While all of us were spending time in useless disputation
The men of Europe leapt into the void of God’s creation.
Time was when their condition was more miserable than ours
But now the wealth of all the world rains down on them in showers.
Now God Himself has moved to share his secrets with these nations
Because they have perceived the mode of Nature’s operations.

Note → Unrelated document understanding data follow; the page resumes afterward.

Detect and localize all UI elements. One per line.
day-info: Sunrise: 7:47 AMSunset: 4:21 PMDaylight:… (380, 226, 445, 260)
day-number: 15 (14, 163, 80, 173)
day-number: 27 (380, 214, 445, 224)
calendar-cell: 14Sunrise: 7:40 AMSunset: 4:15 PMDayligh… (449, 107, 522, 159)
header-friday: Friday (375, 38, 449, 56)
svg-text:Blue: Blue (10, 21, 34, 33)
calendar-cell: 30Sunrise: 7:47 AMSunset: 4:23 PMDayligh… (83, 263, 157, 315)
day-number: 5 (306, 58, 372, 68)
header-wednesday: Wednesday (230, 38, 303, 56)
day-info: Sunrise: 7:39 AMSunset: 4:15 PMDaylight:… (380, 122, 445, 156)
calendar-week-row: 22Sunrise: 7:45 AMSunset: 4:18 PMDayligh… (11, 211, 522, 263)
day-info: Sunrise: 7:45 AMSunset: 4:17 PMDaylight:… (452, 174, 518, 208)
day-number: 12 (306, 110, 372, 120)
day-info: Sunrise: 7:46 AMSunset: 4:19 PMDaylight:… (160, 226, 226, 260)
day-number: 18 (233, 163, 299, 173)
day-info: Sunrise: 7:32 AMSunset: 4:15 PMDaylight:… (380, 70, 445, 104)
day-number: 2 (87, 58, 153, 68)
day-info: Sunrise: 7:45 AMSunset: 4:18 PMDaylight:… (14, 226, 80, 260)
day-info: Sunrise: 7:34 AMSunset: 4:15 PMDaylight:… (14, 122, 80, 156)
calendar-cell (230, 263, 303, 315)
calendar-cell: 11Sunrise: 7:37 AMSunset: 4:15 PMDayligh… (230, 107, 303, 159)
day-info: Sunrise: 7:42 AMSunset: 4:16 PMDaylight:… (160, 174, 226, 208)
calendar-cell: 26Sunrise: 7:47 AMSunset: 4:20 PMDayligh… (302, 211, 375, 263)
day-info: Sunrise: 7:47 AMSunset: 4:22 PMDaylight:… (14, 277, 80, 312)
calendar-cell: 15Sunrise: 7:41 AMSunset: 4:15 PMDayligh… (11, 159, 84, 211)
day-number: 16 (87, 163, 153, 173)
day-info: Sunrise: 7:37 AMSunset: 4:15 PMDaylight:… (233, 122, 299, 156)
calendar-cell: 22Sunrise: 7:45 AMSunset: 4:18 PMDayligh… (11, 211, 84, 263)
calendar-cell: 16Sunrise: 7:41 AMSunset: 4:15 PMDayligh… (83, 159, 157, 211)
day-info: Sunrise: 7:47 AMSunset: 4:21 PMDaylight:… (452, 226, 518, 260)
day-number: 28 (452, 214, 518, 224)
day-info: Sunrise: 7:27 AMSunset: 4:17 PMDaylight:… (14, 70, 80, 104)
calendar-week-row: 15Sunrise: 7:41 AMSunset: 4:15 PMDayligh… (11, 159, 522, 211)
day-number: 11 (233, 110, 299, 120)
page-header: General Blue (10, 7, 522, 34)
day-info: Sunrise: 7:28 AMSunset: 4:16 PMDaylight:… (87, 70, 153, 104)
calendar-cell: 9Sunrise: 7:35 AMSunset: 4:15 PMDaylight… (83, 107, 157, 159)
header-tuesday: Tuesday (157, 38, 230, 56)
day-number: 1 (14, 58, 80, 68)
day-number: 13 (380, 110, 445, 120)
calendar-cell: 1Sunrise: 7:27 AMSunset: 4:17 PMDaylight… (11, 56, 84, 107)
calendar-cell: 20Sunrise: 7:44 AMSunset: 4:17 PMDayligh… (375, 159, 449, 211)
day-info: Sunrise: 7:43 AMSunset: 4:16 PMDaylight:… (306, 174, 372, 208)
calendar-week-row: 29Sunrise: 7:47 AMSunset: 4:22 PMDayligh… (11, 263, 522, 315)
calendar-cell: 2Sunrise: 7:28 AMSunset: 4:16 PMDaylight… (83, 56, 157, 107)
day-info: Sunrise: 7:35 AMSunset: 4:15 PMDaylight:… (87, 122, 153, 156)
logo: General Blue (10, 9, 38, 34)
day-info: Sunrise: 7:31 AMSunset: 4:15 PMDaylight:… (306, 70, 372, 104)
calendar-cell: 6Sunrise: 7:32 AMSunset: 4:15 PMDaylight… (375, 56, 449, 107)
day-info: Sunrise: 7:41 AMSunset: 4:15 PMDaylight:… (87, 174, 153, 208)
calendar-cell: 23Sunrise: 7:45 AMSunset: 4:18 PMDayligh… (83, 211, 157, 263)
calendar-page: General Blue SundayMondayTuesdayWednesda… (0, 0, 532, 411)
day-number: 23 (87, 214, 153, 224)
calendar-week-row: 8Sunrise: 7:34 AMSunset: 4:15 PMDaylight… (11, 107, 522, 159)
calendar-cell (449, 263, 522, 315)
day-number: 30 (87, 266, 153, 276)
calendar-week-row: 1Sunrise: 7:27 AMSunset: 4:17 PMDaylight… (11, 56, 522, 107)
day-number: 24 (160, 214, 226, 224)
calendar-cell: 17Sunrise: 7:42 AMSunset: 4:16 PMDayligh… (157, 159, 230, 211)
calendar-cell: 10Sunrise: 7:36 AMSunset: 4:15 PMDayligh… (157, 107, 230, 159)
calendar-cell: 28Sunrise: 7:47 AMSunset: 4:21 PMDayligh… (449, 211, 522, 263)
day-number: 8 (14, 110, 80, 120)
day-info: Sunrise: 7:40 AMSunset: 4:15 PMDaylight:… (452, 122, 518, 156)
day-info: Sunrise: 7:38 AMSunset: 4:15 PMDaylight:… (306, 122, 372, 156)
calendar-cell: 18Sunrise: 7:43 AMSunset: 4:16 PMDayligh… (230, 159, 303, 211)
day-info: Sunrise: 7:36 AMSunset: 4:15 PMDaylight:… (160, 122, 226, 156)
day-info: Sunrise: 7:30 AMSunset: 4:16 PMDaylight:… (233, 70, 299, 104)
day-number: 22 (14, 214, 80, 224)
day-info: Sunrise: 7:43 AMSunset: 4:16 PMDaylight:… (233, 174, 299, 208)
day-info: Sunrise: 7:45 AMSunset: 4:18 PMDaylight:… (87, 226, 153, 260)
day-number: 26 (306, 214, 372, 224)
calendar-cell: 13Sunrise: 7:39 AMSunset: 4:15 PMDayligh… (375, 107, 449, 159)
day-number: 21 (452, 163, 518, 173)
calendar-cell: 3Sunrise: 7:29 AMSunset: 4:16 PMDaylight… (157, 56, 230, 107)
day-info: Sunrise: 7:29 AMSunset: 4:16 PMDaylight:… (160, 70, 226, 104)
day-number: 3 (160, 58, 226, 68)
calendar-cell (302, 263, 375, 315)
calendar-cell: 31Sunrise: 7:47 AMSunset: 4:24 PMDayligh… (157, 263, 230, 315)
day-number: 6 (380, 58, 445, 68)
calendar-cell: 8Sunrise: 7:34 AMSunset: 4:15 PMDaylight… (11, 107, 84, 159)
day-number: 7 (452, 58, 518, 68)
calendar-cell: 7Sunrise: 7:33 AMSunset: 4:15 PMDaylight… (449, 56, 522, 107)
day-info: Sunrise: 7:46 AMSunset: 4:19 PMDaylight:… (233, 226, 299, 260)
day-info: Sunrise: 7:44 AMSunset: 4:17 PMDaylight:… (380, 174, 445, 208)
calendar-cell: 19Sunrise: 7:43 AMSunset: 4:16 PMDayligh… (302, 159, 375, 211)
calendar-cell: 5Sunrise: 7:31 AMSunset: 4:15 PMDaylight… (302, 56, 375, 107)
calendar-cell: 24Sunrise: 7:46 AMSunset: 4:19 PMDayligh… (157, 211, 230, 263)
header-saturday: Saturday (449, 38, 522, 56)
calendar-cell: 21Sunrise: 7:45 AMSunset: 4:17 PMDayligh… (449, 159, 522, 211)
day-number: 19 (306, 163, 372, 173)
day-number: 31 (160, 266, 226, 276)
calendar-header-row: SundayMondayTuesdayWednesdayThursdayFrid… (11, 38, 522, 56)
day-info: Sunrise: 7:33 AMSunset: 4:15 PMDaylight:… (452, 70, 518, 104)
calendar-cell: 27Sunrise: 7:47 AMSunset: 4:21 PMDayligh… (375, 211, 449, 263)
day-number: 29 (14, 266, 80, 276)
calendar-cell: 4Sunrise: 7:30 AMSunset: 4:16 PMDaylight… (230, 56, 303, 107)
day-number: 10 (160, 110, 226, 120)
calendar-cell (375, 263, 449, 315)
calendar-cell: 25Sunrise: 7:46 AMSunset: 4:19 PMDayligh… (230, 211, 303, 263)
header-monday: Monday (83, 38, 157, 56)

To sum up: God has made man His vicegerent, which means that in this law-governed universe he is to bring into play, while subjecting himself to the laws of nature, a limited authority and limited powers. In order to fulfil the conditions of his role properly as vicegerent, it is necessary to know the laws of nature. And his ability to do this depends on education—not the old-style education in which there is nothing but verbiage and intellectual hypotheses, but the new education which the British, in their great kindness and generosity, are propagating. It was this education that enabled the British themselves to rise in the world. By ill fortune, Muslims have, for ages, out of ignorance and religious prejudice, thought of this education as that of infidels and renegades. When ‘the sparrows had gleaned the field’,* then a few of them—not all—began to feel disturbed at the state of affairs and began to think about it. Their rivals had almost reached their goal when they sensed that they were suffering ‘loss both in this world and the next’, as the saying goes, and began reluctantly to move slowly from the stand they had taken. What we have ‘lost in this world’ is everywhere plainly visible. Be it government service, trade, agriculture or any other means of livelihood, the Muslims lag behind. As for what we have ‘lost in the next world’, whether Muslims accept it or not, I am fulfilling my responsibilities when I tell them that every created thing worships God by realizing the aims and objects for which it was created. For example, the sun worships God by giving light and warmth to the earth, and the earth by growing grain for those who live on it... In the same way man’s effort to fulfil his duties as God’s vicegerent, which is what he was created for, is an act of worship. In the light of this, look at [the verse of the Quran which says] ‘Without doubt the most Godfearing among His servants are the learned’ and the Tradition,†‘Without doubt the acquiring of knowledge is the duty of every Muslim man and every Muslim woman’—and then decide whether Islam regards the acquisition of modern education as justified or unjustified, as a duty or as a sin!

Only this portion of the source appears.